Rihanna's stylists continued to ask Topshop for clothes for the star despite the fact she is suing the retailer, a court heard today.
The singer claims the printed sleeveless white top - which hit the rails in Topshop last year - may have tarnished her reputation by leading her fans to believe the garment was 'genuine' Rihanna-approved merchandise.
But the retailer's lawyers today said that - while the singer is claiming the top blighted her image - it has not stopped her entourage contacting Topshop to ask for clothes for Rihanna half a dozen times since the lawsuit was launched.
A barrister at London's High Court today claimed Rihanna's representatives had asked Topshop for products for the singer on '10 recent occasions', and said her 'shopping habits' were testament to the retailer's own considerable reputation.
Of those 10 occasions, six came after Rihanna launched proceedings against Topshop, said Geoffrey Hobbs QC.
Mr Hobbs said: 'It is not in dispute that Rihanna is a celebrity (but) the reputation of Topshop is also material to the allegation of misrepresentation.
'Rihanna's own shopping habits provide compelling evidence of Topshop's reputation in fashion wear. (There are) 10 recent occasions on which her representatives have contacted Topshop asking for products for her to wear.
'We note that six of these requests post-date this dispute,' the barrister said.
.The T-shirt in question is printed with a snap of the star wearing a bra top, which she says was 'very similar' to images used on one of her album covers.
She claims sales of the shirt amounted to 'passing off' and may have led to her reputation being tarnished with her fans, had they bought the garment thinking it was 'genuine' endorsed merchandise with 'an emotional connection to their heroine'.
Lawyers for Topshop maintain the retailer did nothing wrong, and accuse the pop star of making an unjustifiable bid to establish a 'free standing image right' over use of her picture in the UK.
Mr Justice Birss, sitting at London's High Court, heard that Topshop bought a licence to use the image on the T-shirt from the photographer who took it, during the video shoot for Rihanna's single We Found Love which was filmed in Belfast and Bangor, Northern Ireland, in November 2011.
However the 25-year-old singer protested that they had short changed her and her fans when the T-shirt went on sale.
The judge was shown the controversial tank-top T-shirt, showing the singer in a pale bra top with her hair in an up-do, as part of a 'wall of T-shirts' displayed to the court on coat hangers in evidence today.
Martin Howe QC, for Rihanna, who is suing Topshop's owners, Arcadia Brands Limited under her real name, Robyn Rihanna Fenty, told the court: 'Rihanna is one of the world's most famous musical performing artists.

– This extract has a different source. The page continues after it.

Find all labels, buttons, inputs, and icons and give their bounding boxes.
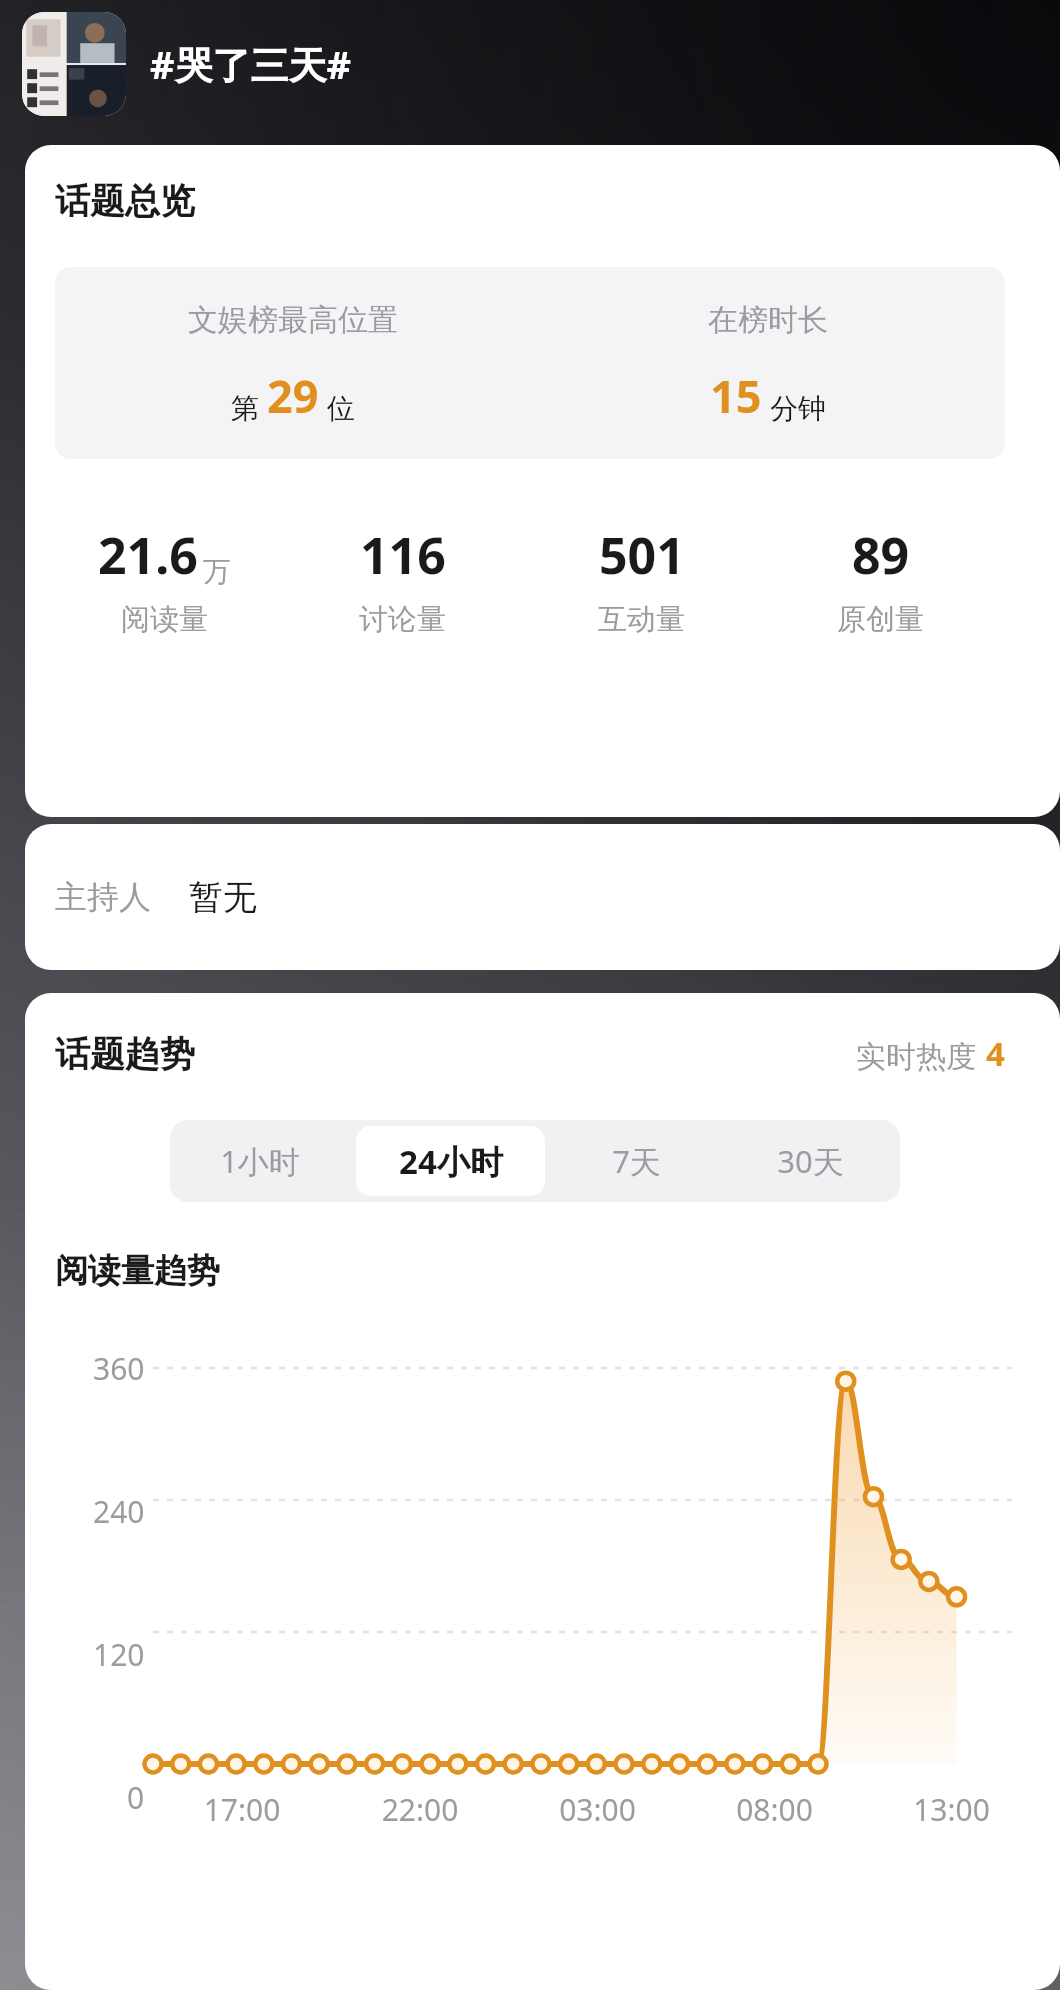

She needs little introduction.
'Like most well known contemporary performing artists, she engages in merchandising, and like most such performing artists, it represents a significant part of her revenue stream.
'In 2012, Topshop sold a T-shirt displaying a clearly recognisable image of Rihanna taken when she was on a video shoot. She was wearing her makeup and hairdo for the video shoot, and very similar images of her appeared on her CD inlay (for the album Talk that Talk.)
'The sales...gave rise to a likelihood of deception, damaging Rihanna's goodwill.
'A substantial number of people buying, or even seeing, those T-shirts would think they are approved or somehow connected with Rihanna, when, in fact, they were not approved of or connected with her at all.
'This will be particularly so amongst the group of most likely purchasers of those T-shirts, namely fans of Rihanna.
'We are saying that one of the qualities of the T-shirt is the mere fact of whether it has been endorsed or not, and is a genuine object, emanating from the source of the fans' affection.
'It is not so much a concern about the quality of the item, but it not having the emotional attachment to the heroine and (for fans) the desire to own the actual item issued by their heroine.
'Rihanna's case is not about stopping the sale of all images of her on T-shirts in the UK, nor is it about trying to create a free standing so-called image right in the UK. Passing off is a question of fact in each case.
'Topshop accepts that Rihanna has generated goodwill as a musical performing artist. It denies that she has any goodwill in any other area.
'Rihanna's case is that she has generated reputation and goodwill beyond that as a musical performing artist (which) extends into the fashion and clothing industries and has done so for years.
'She has collaborated in the design of clothes with a range of clothing designers at the high end of fashion, including Giorgio Armani and Gucci, and at established high street fashion stores, including River Island.